* Activity: Give back, unaltered, the lines from the one with "инвестициялык кудурети жогору аймактарды" to the end of the material, omitting pictures.

* Material for this task:
--
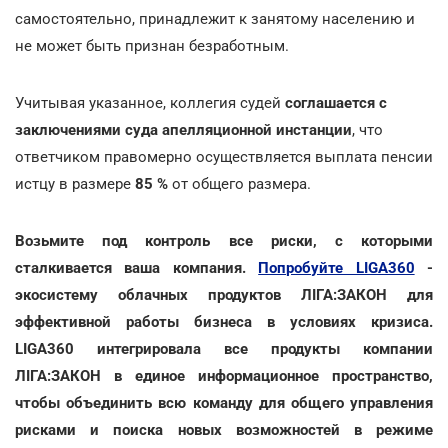
самостоятельно, принадлежит к занятому населению и
не может быть признан безработным.
Учитывая указанное, коллегия судей
соглашается с
заключениями суда апелляционной инстанции
, что
ответчиком правомерно осуществляется выплата пенсии
истцу в размере
85 %
от общего размера.
Возьмите под контроль все риски, с которыми
сталкивается ваша компания.
Попробуйте LIGA360
-
экосистему облачных продуктов ЛІГА:ЗАКОН для
эффективной работы бизнеса в условиях кризиса.
LIGA360 интегрировала все продукты компании
ЛІГА:ЗАКОН в единое информационное пространство,
чтобы объединить всю команду для общего управления
рисками и поиска новых возможностей в режиме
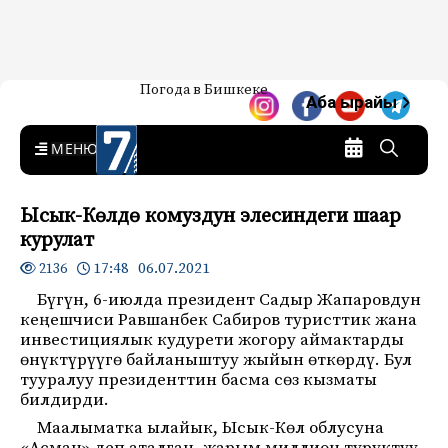
Жаңылыктар — Кыргызстан
Погода в Бишкеке
7-канал. Жаңылыктар —
Аба ырайы
Кыргызстан
MENU
Ысык-Көлдө комуздун элесиндеги шаар
курулат
17:48 06.07.2021
2136
Бүгүн, 6-июлда президент Садыр Жапаровдун
кеңешчиси Равшанбек Сабиров туристтик жана
инвестициялык кудурети жогору аймактарды
өнүктүрүүгө байланыштуу жыйын өткөрдү. Бул
тууралуу президенттин басма сөз кызматы
билдирди.
Маалыматка ылайык, Ысык-Көл облусуна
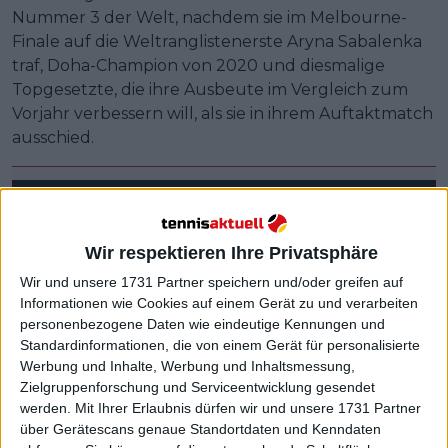
Nummer 3 der Welt, nachdem sie im Melbourne-
Finale auf die Weltranglistenerste Aryna Sabalenka
traf, Doha-Champion von 2020 und diesmalige
Topgesetzte, die ihre Ausbeute im Vergleich zum
Vorjahr verbessern will, als sie in ihrem Auftaktmatch
ausschied.
Wir respektieren Ihre Privatsphäre
Wir und unsere 1731 Partner speichern und/oder greifen auf
Informationen wie Cookies auf einem Gerät zu und verarbeiten
personenbezogene Daten wie eindeutige Kennungen und
Standardinformationen, die von einem Gerät für personalisierte
Werbung und Inhalte, Werbung und Inhaltsmessung,
Zielgruppenforschung und Serviceentwicklung gesendet
werden.
Mit Ihrer Erlaubnis dürfen wir und unsere 1731 Partner
über Gerätescans genaue Standortdaten und Kenndaten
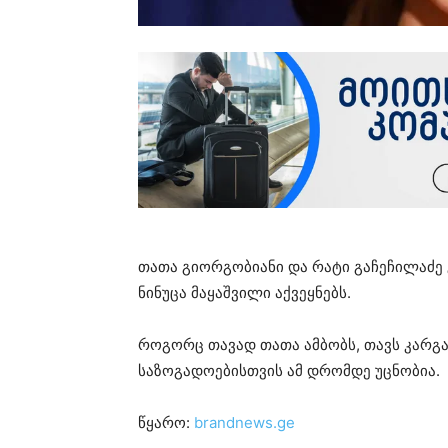
თათა გიორგობიანი და რატი გაჩეჩილაძე 
ნინუცა მაყაშვილი აქვეყნებს.
როგორც თავად თათა ამბობს, თავს კარგად
საზოგადოებისთვის ამ დრომდე უცნობია.
წყარო:
brandnews.ge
--
* Task answer:
инвестициялык кудурети жогору аймактарды
өнүктүрүүгө байланыштуу жыйын өткөрдү. Бул
тууралуу президенттин басма сөз кызматы
билдирди.
Маалыматка ылайык, Ысык-Көл облусуна
Nummer 3 der Welt, nachdem sie im Melbourne-
Finale auf die Weltranglistenerste Aryna Sabalenka
traf, Doha-Champion von 2020 und diesmalige
Topgesetzte, die ihre Ausbeute im Vergleich zum
Vorjahr verbessern will, als sie in ihrem Auftaktmatch
ausschied.
Wir respektieren Ihre Privatsphäre
Wir und unsere 1731 Partner speichern und/oder greifen auf
Informationen wie Cookies auf einem Gerät zu und verarbeiten
personenbezogene Daten wie eindeutige Kennungen und
Standardinformationen, die von einem Gerät für personalisierte
Werbung und Inhalte, Werbung und Inhaltsmessung,
Zielgruppenforschung und Serviceentwicklung gesendet
werden.
Mit Ihrer Erlaubnis dürfen wir und unsere 1731 Partner
über Gerätescans genaue Standortdaten und Kenndaten
თათა გიორგობიანი და რატი გაჩეჩილაძე 
ნინუცა მაყაშვილი აქვეყნებს.
როგორც თავად თათა ამბობს, თავს კარგად
საზოგადოებისთვის ამ დრომდე უცნობია.
წყარო:
brandnews.ge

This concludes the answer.